--- Dataset records ---
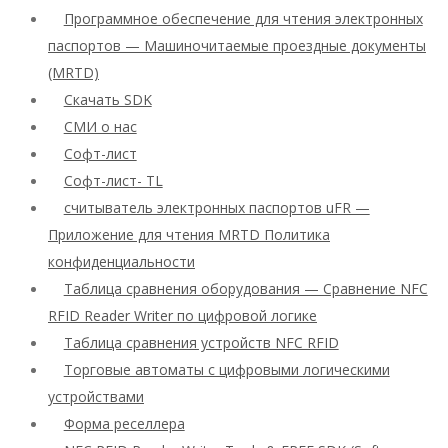
Программное обеспечение для чтения электронных
паспортов — Машиночитаемые проездные документы
(MRTD)
Скачать SDK
СМИ о нас
Софт-лист
Софт-лист- TL
считыватель электронных паспортов uFR —
Приложение для чтения MRTD Политика
конфиденциальности
Таблица сравнения оборудования — Сравнение NFC
RFID Reader Writer по цифровой логике
Таблица сравнения устройств NFC RFID
Торговые автоматы с цифровыми логическими
устройствами
Форма реселлера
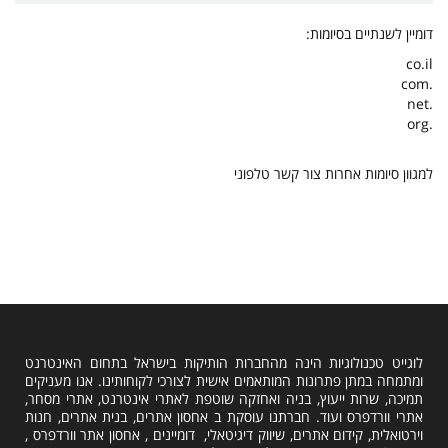
דומיין לשנתיים בסיומות:
co.il
.com
.net
.org
למגוון סיומות אחרות צור קשר טלפוני
לוגייט טכנולוגיות הינה מהחברות הותיקות בישראל בתחום האינטרנט
ומתמחה במתן פתרונות המותאמים אישית לצורכי לקוחותינו. אנו מעניקים
תמיכה, שרות ייעוץ, בניה ואחזקה שוטפת לאתרי אינטרנט, אתרי מסחר,
אתרי וורדפרס ועוד. חברתנו עוסקת ב אחסון אתרים, בנית אתרים, חנות
וירטואלית, קידום אתרים, שיווק דיגיטאלי, דומיינים , אחסון אתר וורדפרס ,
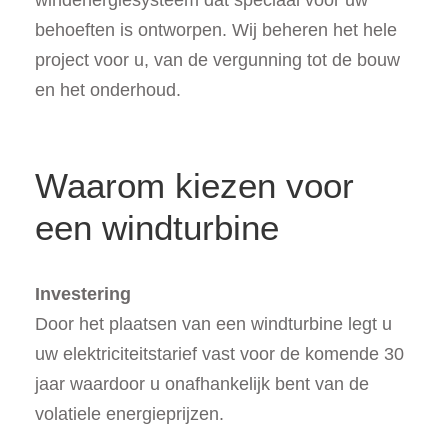
windenergiesysteem dat speciaal voor uw
behoeften is ontworpen. Wij beheren het hele
project voor u, van de vergunning tot de bouw
en het onderhoud.
Waarom kiezen voor
een windturbine
Investering
Door het plaatsen van een windturbine legt u
uw elektriciteitstarief vast voor de komende 30
jaar waardoor u onafhankelijk bent van de
volatiele energieprijzen.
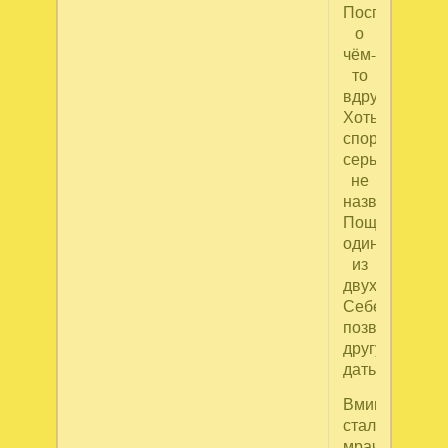
Поспорили
о
чём-
то
вдруг…
Хоть
спор
серьёзным
не
назвать,
Пощёчину,
один
из
двух,
Себе
позволил
другу
дать…
Вмиг
стало
мрачным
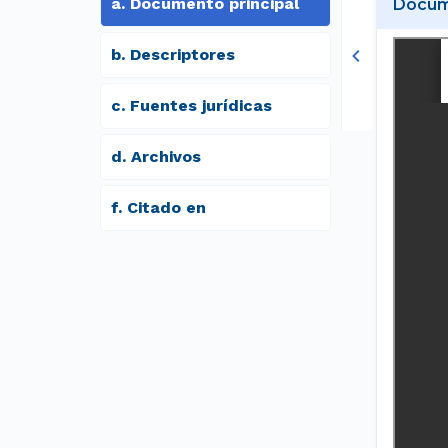
a
.
Documento principal
Docume
b
.
Descriptores
c
.
Fuentes jurídicas
d
.
archivos
f
.
Citado en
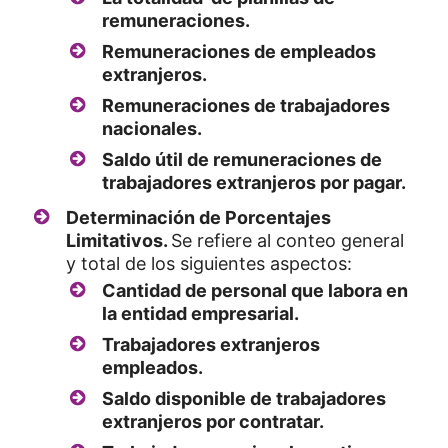
remuneraciones.
Remuneraciones de empleados
extranjeros.
Remuneraciones de trabajadores
nacionales.
Saldo útil de remuneraciones de
trabajadores extranjeros por pagar.
Determinación de Porcentajes
Limitativos.
Se refiere al conteo general
y total de los siguientes aspectos:
Cantidad de personal que labora en
la entidad empresarial.
Trabajadores extranjeros
empleados.
Saldo disponible de trabajadores
extranjeros por contratar.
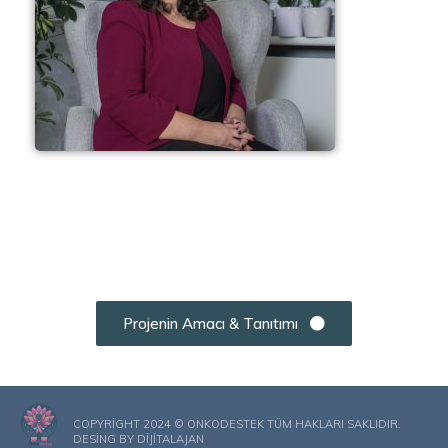
Projenin Amacı & Tanıtımı
COPYRIGHT 2024 © ONKODESTEK TÜM HAKLARI SAKLIDIR.
DESING BY
DIJITALAJAN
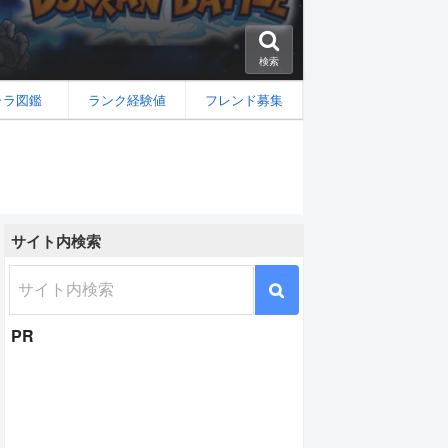
検索
ャラ図鑑
ランク経験値
フレンド募集
サイト内検索
能と評価
PR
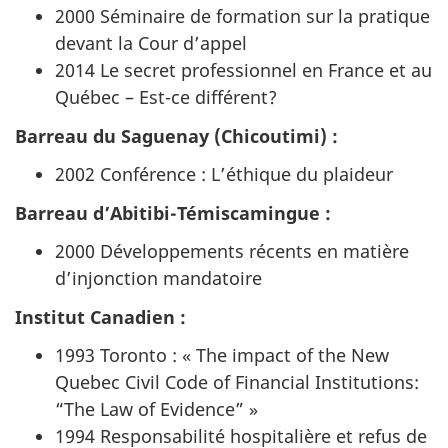
2000 Séminaire de formation sur la pratique
devant la Cour d’appel
2014 Le secret professionnel en France et au
Québec – Est-ce différent?
Barreau du Saguenay (Chicoutimi) :
2002 Conférence : L’éthique du plaideur
Barreau d’Abitibi-Témiscamingue :
2000 Développements récents en matière
d’injonction mandatoire
Institut Canadien :
1993 Toronto : « The impact of the New
Quebec Civil Code of Financial Institutions:
“The Law of Evidence” »
1994 Responsabilité hospitalière et refus de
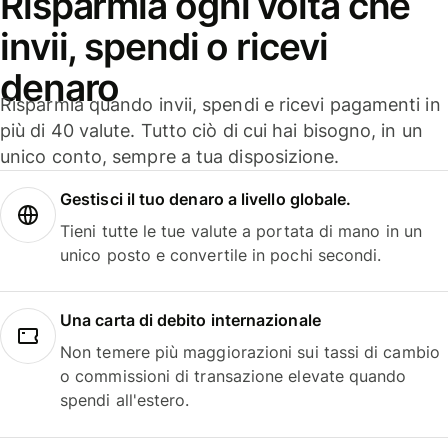
Risparmia ogni volta che
invii, spendi o ricevi
denaro
Risparmia quando invii, spendi e ricevi pagamenti in
più di 40 valute. Tutto ciò di cui hai bisogno, in un
unico conto, sempre a tua disposizione.
Gestisci il tuo denaro a livello globale.
Tieni tutte le tue valute a portata di mano in un
unico posto e convertile in pochi secondi.
Una carta di debito internazionale
Non temere più maggiorazioni sui tassi di cambio
o commissioni di transazione elevate quando
spendi all'estero.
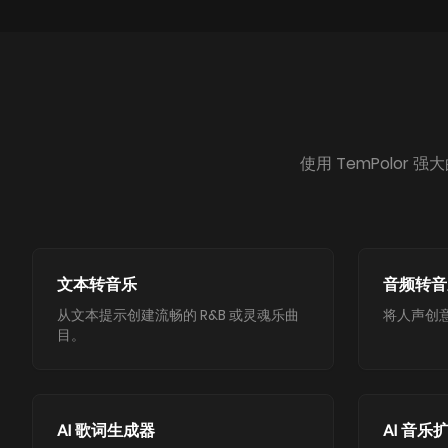
使用 TemPolor
文本转音乐
音频转音
从文本提示创建流畅的 R&B 或灵魂乐曲
将人声创意
目。
AI 歌词生成器
AI 音乐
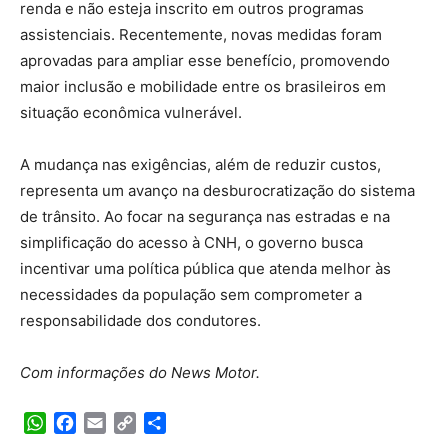
renda e não esteja inscrito em outros programas
assistenciais. Recentemente, novas medidas foram
aprovadas para ampliar esse benefício, promovendo
maior inclusão e mobilidade entre os brasileiros em
situação econômica vulnerável.
A mudança nas exigências, além de reduzir custos,
representa um avanço na desburocratização do sistema
de trânsito. Ao focar na segurança nas estradas e na
simplificação do acesso à CNH, o governo busca
incentivar uma política pública que atenda melhor às
necessidades da população sem comprometer a
responsabilidade dos condutores.
Com informações do News Motor.
WhatsApp
Facebook
Email
Copy
Share
Link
---
Exercise description ->
Give back exactly the lines running from the line that has "responsabilidade dos condutores." to the end of the entries above.

Answer ->
responsabilidade dos condutores.
Com informações do News Motor.
WhatsApp
Facebook
Email
Copy
Share
Link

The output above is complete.